合気は禊である、と大先生はよくいわれていた。当時は稽古で汗をかき、稽古の後はシャワーを浴びて、身心とも爽快な気分になったので、それが禊というものであろうと考え、確かに合気道は禊であると思ったものである。
しかし、汗をかいてシャワーを浴びて、心身が爽快になるのは合気道だけではないだろう。他の武道でもスポーツでもそれはできる。だが、禊であるとはいわないだろう。合気道には、他のモノにはない、または、目的としていない何ものかがあって、禊になるのではないだろうか。
合気道では「宇宙の魂の緒の糸筋を浄めて、気の世界・気・流体・柔体・個体の世界というように、各層をすべて浄める禊ぎのわざである」(「武産合気」)という。この禊ぎの技とは、一霊四魂三元八力の宇宙活動の姿である。この宇宙活動である宇宙の道を進み、一霊四魂三元八力の生成化育に神習い、一体化していくことが禊ではないか、と考える。
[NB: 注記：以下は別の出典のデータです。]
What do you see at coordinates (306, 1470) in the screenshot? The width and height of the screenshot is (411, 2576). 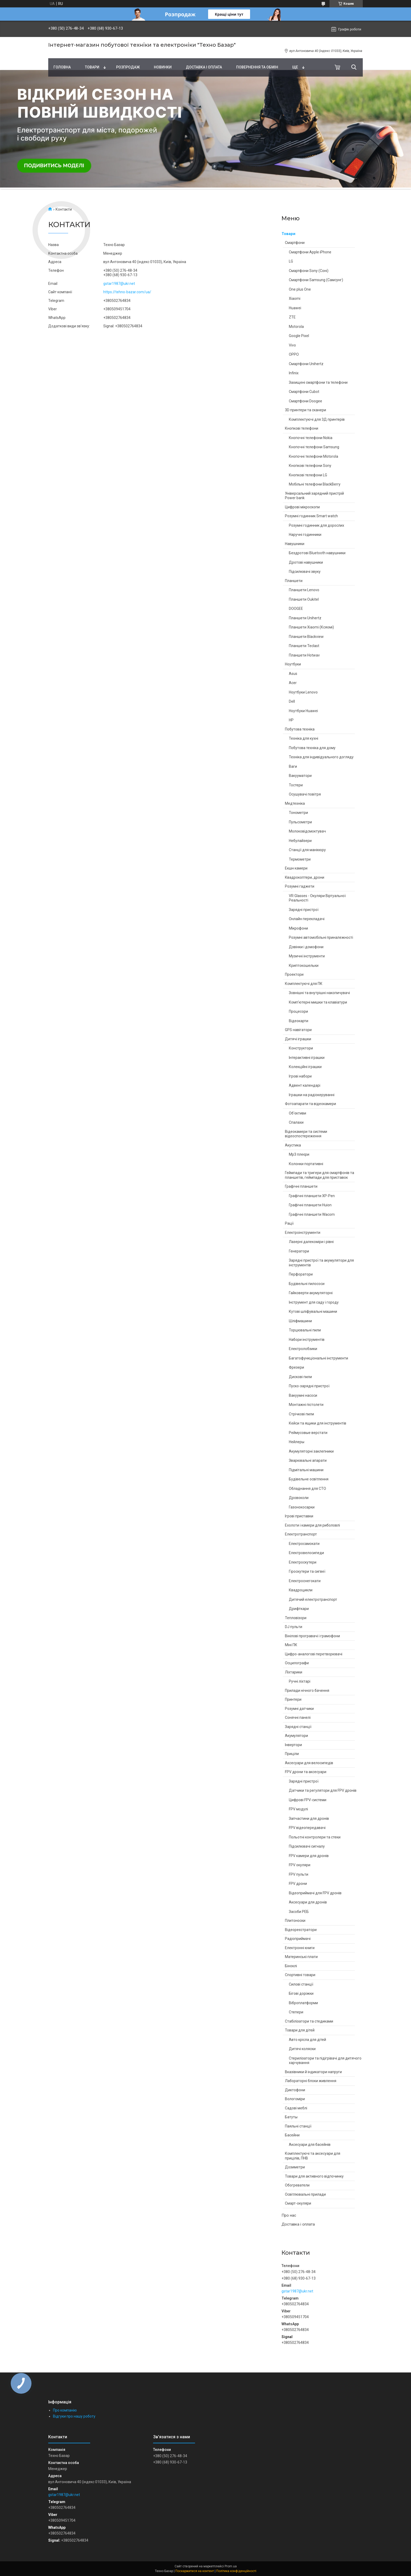 I see `Підмітальні машини` at bounding box center [306, 1470].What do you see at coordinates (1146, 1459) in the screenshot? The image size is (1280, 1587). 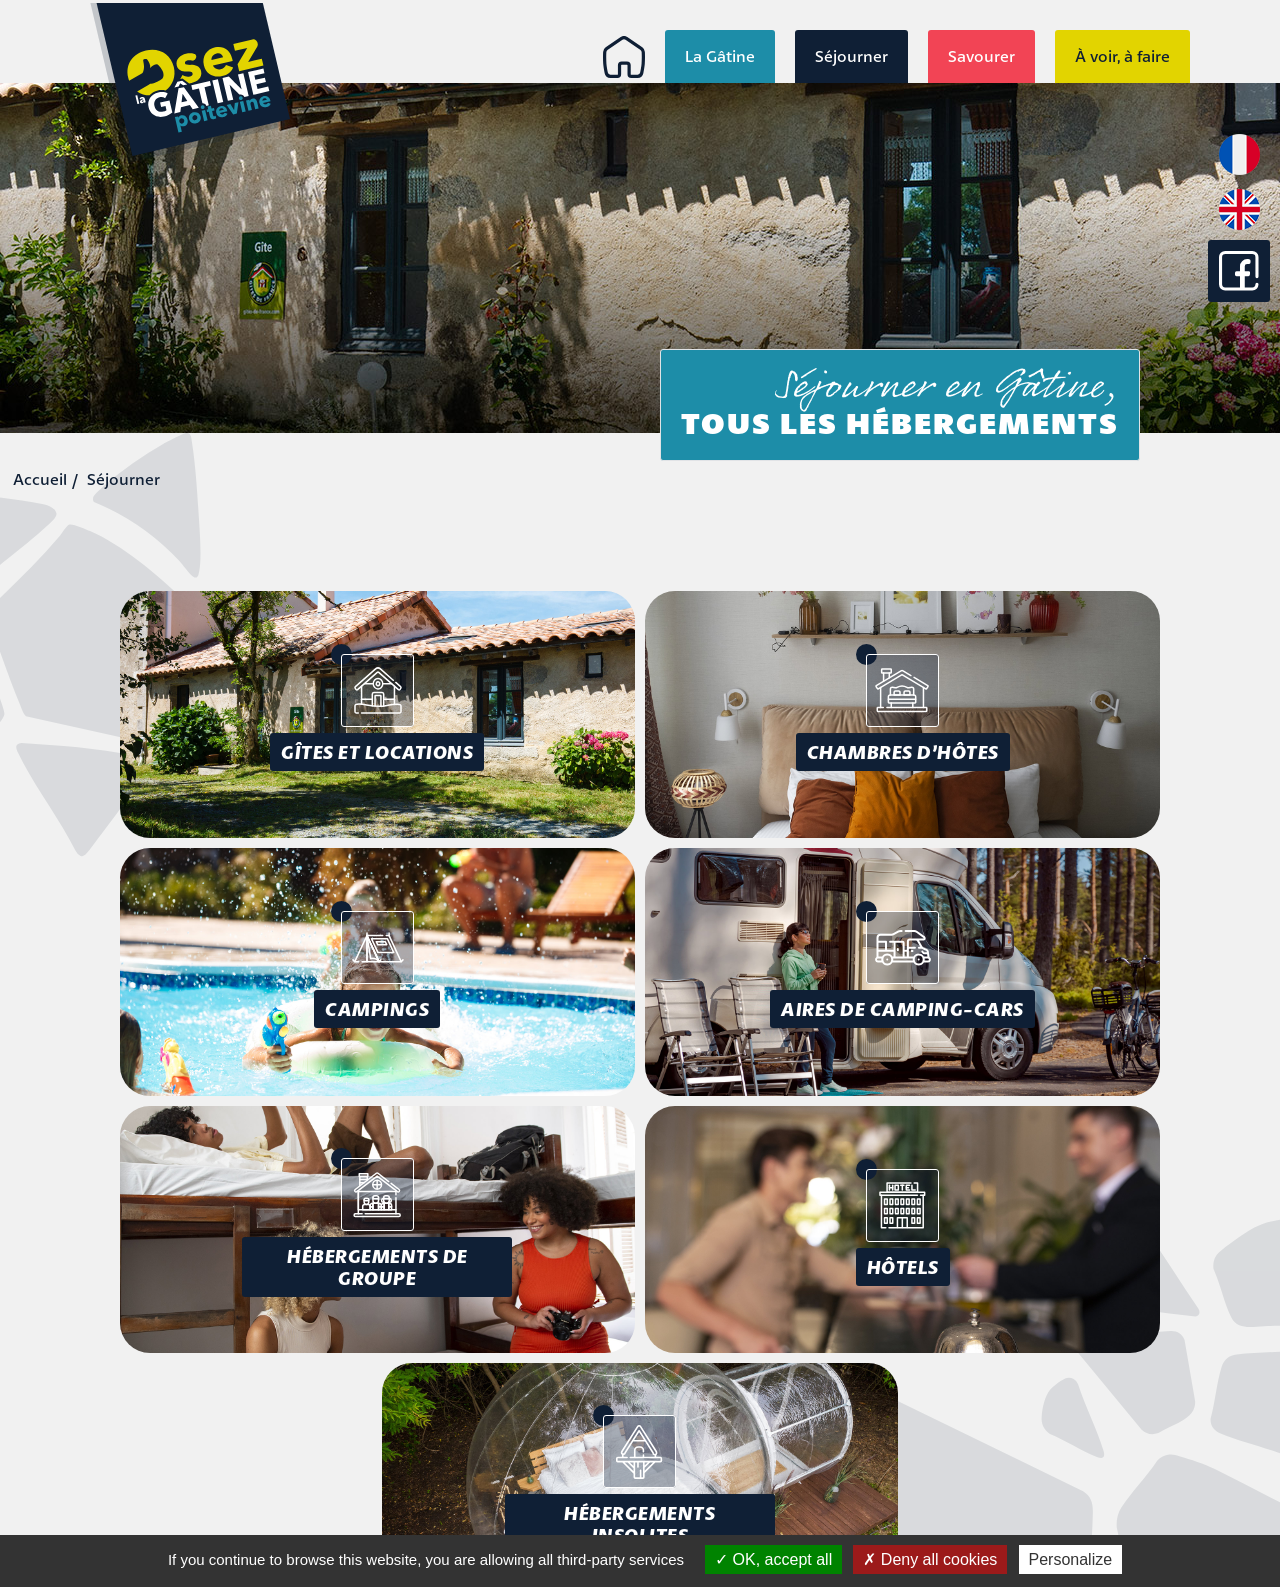 I see `Plan du site` at bounding box center [1146, 1459].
最初は、体、肉体の禊である。つまり、一霊四魂三元八力の三元である。三元とは、生産霊(△)足産霊(○)玉留霊(□)といわれるが、これを流、柔、剛と考えることにする。
具体的にいうと、流は血液やリンパなどの液体、柔は筋肉、剛は骨である。この三元を浄めていくのである。血液を浄め、肉体を柔軟にし、骨格を強靭にしていくのである。
肉体の禊は、合気道の稽古で誰でも問題なくやっているだろう。この肉体的禊、三元の禊があるから、合気道は健康法であり、老若男女に愛されるのだろう。
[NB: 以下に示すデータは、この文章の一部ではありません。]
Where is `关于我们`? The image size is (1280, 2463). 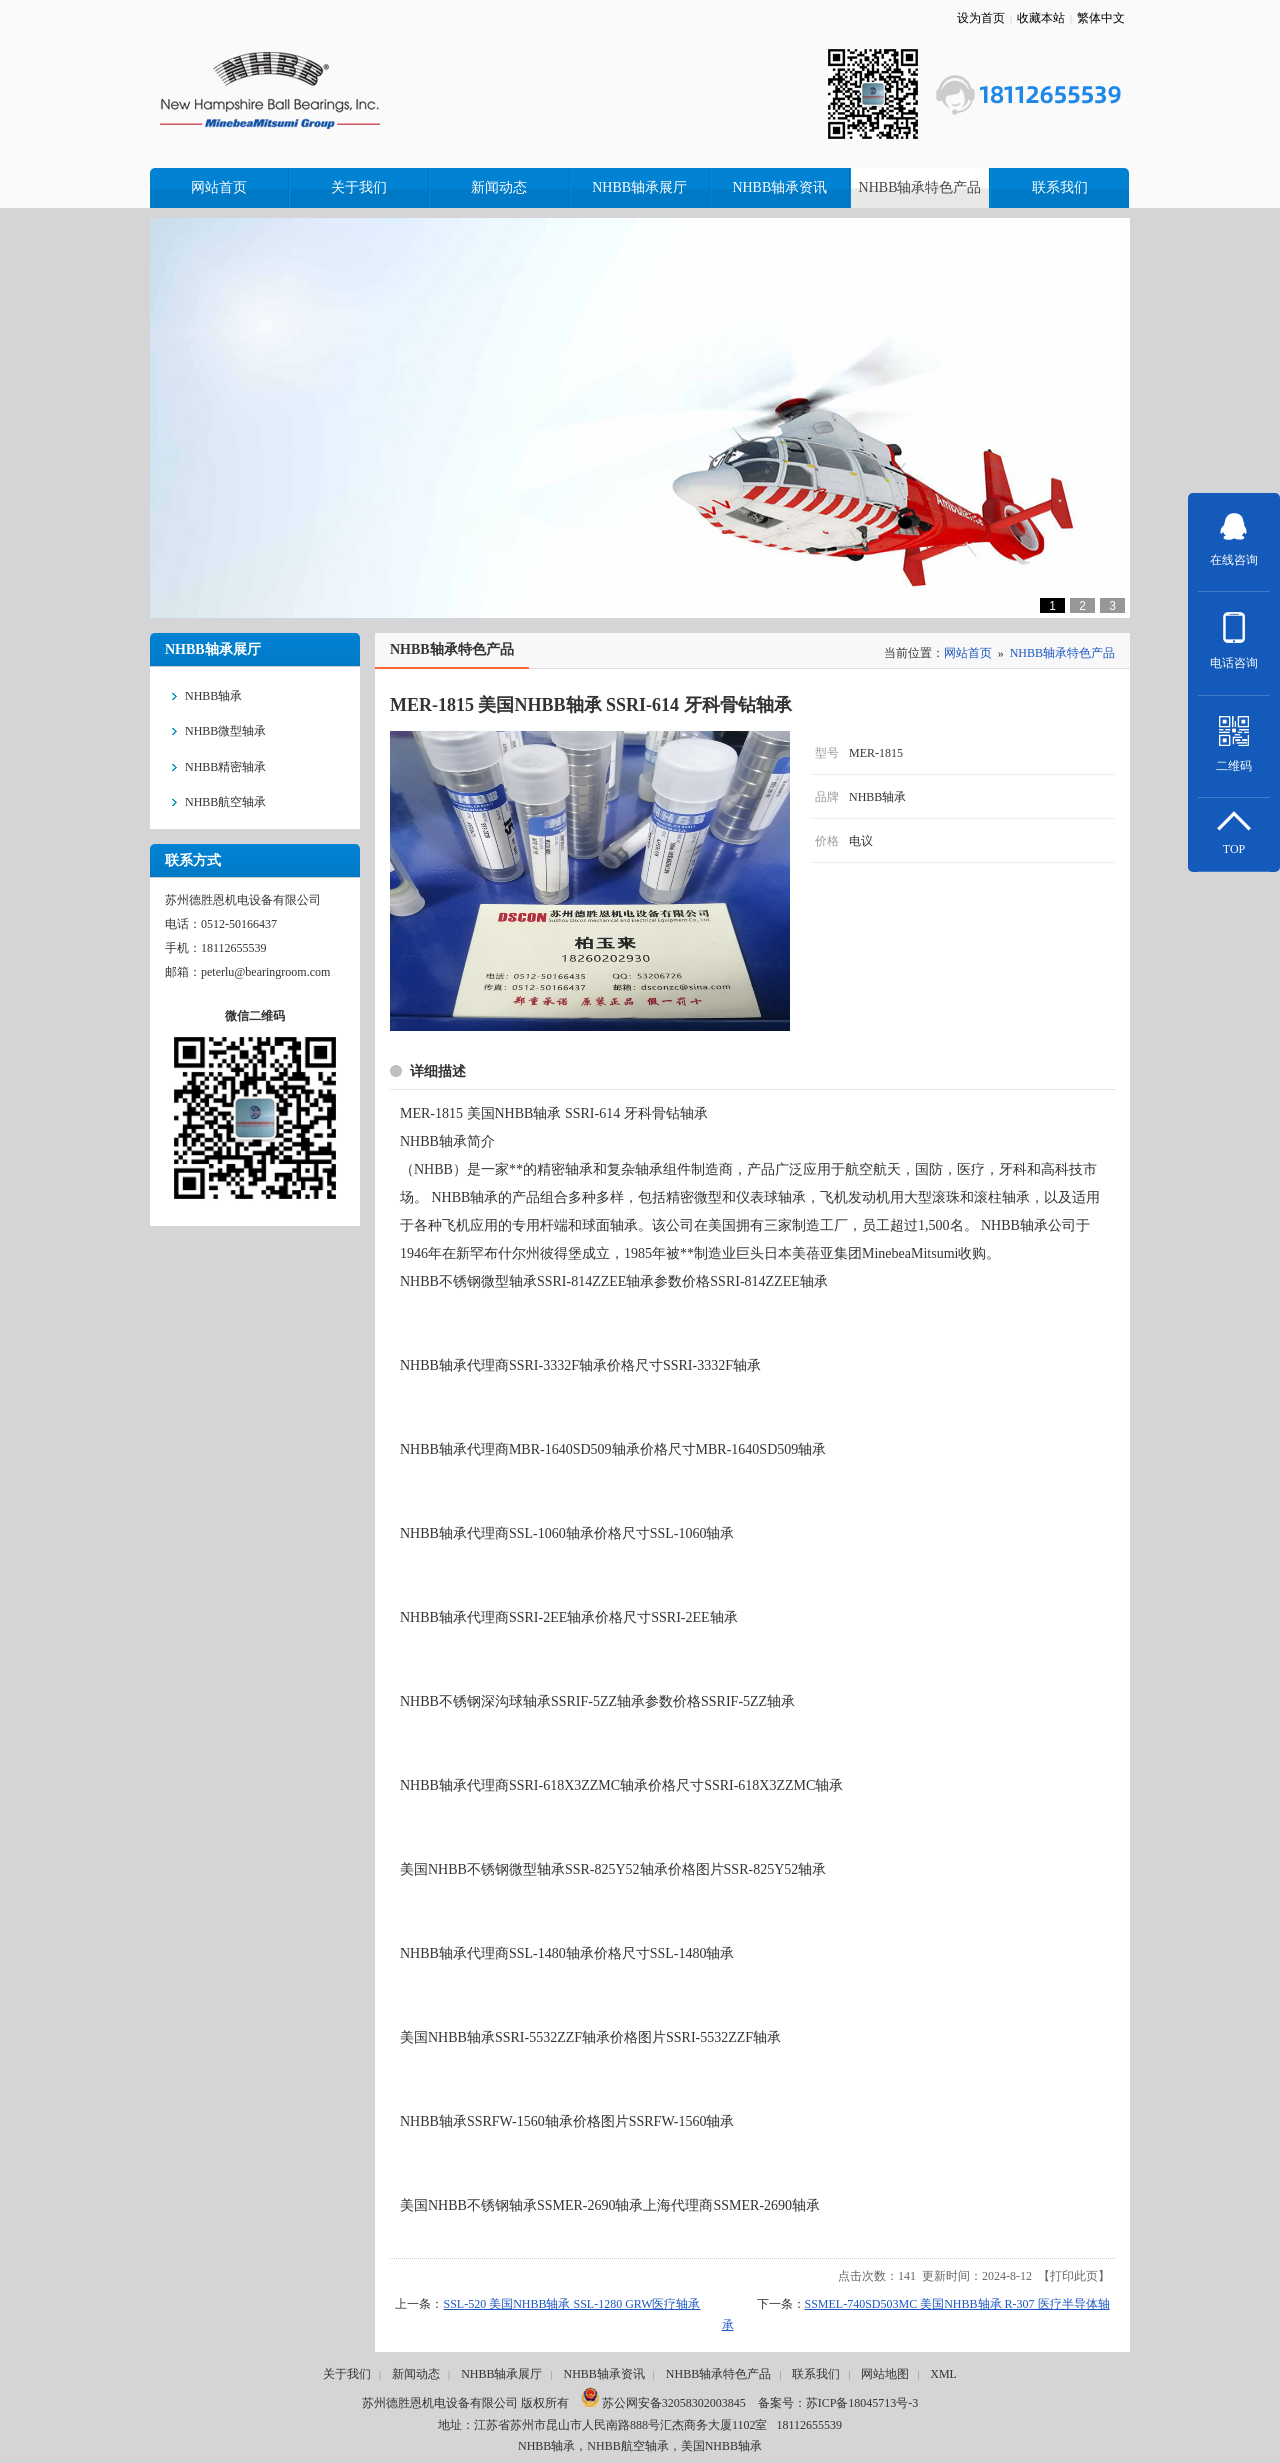 关于我们 is located at coordinates (347, 2374).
次に、こころの禊である。一霊四魂三元八力の四魂の禊である。四魂とは、奇霊、荒霊、和霊、幸霊である。この一霊の宇宙を創造し、その完成のための生成化育の活動のこころに神習うのである。合気の稽古を通して、この四魂を技に取り入れ、宇宙に近づいていくのである。それが禊である、と考える。